Dampak ke Asia dan Prospek Pertumbuhan Regional
Asia, sebagai kawasan pengimpor energi terbesar, sangat rentan terhadap gejolak harga minyak. Rong Ren Goh, Manajer Portofolio di Eastspring Investments Singapura, menyebut bahwa konflik berkepanjangan bisa berdampak negatif terhadap pertumbuhan ekonomi kawasan.
“Serangan AS ke fasilitas nuklir Iran menandai eskalasi besar dalam konflik Timur Tengah. Jika berlarut-larut, gangguan pasokan energi bisa meningkatkan inflasi dan mengganggu prospek pertumbuhan ekonomi Asia,” jelasnya.

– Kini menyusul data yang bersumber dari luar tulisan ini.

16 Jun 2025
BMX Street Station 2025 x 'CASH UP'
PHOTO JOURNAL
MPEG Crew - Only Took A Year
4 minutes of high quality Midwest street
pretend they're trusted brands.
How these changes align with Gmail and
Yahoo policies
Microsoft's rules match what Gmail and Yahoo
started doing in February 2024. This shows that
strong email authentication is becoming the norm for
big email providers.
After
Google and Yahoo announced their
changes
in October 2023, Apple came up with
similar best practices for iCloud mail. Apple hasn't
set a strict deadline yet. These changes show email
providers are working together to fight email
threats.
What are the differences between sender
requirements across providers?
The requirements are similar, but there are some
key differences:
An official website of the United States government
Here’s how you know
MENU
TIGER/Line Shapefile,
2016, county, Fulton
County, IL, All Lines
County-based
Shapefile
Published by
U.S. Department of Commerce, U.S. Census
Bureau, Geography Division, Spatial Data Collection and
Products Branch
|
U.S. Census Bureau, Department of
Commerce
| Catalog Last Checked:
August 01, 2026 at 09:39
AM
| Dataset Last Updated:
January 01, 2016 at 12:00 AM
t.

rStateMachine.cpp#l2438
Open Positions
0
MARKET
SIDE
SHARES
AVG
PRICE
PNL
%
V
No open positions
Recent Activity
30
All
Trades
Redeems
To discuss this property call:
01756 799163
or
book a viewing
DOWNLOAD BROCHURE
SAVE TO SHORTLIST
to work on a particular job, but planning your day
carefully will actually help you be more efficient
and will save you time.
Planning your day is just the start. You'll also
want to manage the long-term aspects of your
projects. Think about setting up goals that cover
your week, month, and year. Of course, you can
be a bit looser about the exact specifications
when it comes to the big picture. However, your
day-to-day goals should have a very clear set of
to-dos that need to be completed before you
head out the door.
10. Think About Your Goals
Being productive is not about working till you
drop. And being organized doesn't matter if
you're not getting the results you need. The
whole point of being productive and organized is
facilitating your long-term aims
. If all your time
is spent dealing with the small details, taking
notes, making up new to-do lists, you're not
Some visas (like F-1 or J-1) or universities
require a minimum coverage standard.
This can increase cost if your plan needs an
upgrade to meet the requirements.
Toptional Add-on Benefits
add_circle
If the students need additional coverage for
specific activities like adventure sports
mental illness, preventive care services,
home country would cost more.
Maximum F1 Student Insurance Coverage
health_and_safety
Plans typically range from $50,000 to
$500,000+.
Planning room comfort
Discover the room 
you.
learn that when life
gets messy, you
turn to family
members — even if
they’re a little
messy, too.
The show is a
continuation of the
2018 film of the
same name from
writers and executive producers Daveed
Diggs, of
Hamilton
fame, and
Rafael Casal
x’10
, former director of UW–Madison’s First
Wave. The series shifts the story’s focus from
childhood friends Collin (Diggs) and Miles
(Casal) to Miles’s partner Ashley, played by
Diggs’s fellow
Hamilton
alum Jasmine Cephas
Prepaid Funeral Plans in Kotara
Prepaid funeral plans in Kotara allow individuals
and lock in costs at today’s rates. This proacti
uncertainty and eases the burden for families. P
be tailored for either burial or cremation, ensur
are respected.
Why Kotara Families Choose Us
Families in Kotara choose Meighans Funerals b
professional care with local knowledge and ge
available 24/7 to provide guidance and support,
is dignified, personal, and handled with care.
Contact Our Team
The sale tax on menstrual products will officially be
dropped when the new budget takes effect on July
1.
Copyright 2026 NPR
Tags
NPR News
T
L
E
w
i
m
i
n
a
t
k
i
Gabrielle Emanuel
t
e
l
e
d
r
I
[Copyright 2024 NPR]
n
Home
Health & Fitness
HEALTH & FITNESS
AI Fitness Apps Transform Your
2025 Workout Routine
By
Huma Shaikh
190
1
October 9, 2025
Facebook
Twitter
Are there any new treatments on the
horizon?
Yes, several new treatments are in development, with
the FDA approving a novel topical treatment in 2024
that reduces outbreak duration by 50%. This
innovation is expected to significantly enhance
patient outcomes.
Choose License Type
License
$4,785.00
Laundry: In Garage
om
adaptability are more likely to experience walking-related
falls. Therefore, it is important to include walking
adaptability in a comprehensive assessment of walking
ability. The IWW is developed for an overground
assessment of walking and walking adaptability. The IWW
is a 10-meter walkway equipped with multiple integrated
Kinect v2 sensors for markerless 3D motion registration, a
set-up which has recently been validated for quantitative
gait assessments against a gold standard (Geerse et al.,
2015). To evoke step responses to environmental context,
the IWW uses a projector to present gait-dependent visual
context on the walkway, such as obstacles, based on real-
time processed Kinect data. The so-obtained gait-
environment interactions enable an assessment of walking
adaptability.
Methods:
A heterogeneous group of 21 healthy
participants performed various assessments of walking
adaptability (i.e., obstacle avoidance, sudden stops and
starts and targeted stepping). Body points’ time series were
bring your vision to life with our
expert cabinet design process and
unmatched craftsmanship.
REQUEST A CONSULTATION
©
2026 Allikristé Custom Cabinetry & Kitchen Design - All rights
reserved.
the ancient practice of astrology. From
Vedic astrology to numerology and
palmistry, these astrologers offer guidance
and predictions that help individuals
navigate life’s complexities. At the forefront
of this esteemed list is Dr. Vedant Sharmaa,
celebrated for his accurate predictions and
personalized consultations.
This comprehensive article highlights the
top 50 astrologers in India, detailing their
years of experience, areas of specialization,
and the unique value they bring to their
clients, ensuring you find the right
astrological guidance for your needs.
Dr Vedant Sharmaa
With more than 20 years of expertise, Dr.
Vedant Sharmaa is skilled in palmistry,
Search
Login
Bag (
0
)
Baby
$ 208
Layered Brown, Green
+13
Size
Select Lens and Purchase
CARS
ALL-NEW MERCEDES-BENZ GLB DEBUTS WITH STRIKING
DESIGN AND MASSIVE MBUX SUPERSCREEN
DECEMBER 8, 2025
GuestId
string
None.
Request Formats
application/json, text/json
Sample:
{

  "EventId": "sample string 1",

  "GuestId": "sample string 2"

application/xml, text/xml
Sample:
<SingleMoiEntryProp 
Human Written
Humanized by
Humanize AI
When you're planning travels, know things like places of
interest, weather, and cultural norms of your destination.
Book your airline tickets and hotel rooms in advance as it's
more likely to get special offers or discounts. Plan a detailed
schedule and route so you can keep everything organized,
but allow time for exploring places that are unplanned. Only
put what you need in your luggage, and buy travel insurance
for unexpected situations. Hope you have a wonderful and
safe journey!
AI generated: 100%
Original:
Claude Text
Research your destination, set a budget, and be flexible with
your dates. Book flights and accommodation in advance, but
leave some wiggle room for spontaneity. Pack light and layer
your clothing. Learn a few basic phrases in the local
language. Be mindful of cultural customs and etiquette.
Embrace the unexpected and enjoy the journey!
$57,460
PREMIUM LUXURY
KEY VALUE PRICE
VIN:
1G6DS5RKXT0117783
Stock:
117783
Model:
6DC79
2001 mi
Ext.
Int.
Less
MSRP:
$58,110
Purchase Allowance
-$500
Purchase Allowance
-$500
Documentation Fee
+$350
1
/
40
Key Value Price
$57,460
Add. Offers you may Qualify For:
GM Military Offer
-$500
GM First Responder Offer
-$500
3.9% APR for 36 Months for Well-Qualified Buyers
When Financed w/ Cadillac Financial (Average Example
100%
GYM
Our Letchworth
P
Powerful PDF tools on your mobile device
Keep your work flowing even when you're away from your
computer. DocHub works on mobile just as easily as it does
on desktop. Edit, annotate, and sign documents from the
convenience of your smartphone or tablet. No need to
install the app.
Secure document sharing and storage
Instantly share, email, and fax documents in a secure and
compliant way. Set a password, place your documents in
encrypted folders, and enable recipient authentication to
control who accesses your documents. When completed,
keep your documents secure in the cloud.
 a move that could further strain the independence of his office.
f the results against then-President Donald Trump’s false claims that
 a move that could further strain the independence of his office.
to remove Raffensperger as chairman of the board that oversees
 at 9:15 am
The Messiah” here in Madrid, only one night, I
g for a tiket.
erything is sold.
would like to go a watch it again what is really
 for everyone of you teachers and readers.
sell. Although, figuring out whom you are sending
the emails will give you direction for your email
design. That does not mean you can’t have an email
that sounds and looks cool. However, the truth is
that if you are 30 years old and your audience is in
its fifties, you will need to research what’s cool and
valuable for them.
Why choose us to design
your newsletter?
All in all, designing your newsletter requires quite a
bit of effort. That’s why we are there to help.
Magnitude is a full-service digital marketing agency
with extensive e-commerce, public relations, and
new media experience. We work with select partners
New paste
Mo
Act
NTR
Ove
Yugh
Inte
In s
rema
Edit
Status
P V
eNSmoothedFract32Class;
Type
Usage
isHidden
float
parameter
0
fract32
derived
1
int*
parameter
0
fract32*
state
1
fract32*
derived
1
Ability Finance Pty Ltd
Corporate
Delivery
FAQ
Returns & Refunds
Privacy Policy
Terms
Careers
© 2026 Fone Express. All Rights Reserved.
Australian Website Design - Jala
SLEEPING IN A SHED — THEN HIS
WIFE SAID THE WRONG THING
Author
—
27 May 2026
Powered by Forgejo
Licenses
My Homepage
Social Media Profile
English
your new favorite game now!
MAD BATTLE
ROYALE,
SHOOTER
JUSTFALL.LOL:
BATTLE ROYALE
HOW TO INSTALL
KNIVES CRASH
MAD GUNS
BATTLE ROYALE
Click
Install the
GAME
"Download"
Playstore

Ia juga memperingatkan bahwa kondisi ini dapat mendorong arus modal keluar dari pasar negara berkembang Asia, termasuk Indonesia, serta meningkatkan ketergantungan pada dolar AS.
Pasar Global Masuki Fase Ketidakpastian Baru
Serangan militer Amerika Serikat terhadap fasilitas nuklir Iran telah membuka babak baru dalam ketegangan geopolitik global. Dampaknya bukan hanya terasa di kawasan Timur Tengah, tetapi telah menyebar luas ke pasar keuangan dunia. Lonjakan harga minyak, pelemahan nilai tukar, tekanan inflasi, serta kekhawatiran terhadap pertumbuhan ekonomi menjadi isu utama.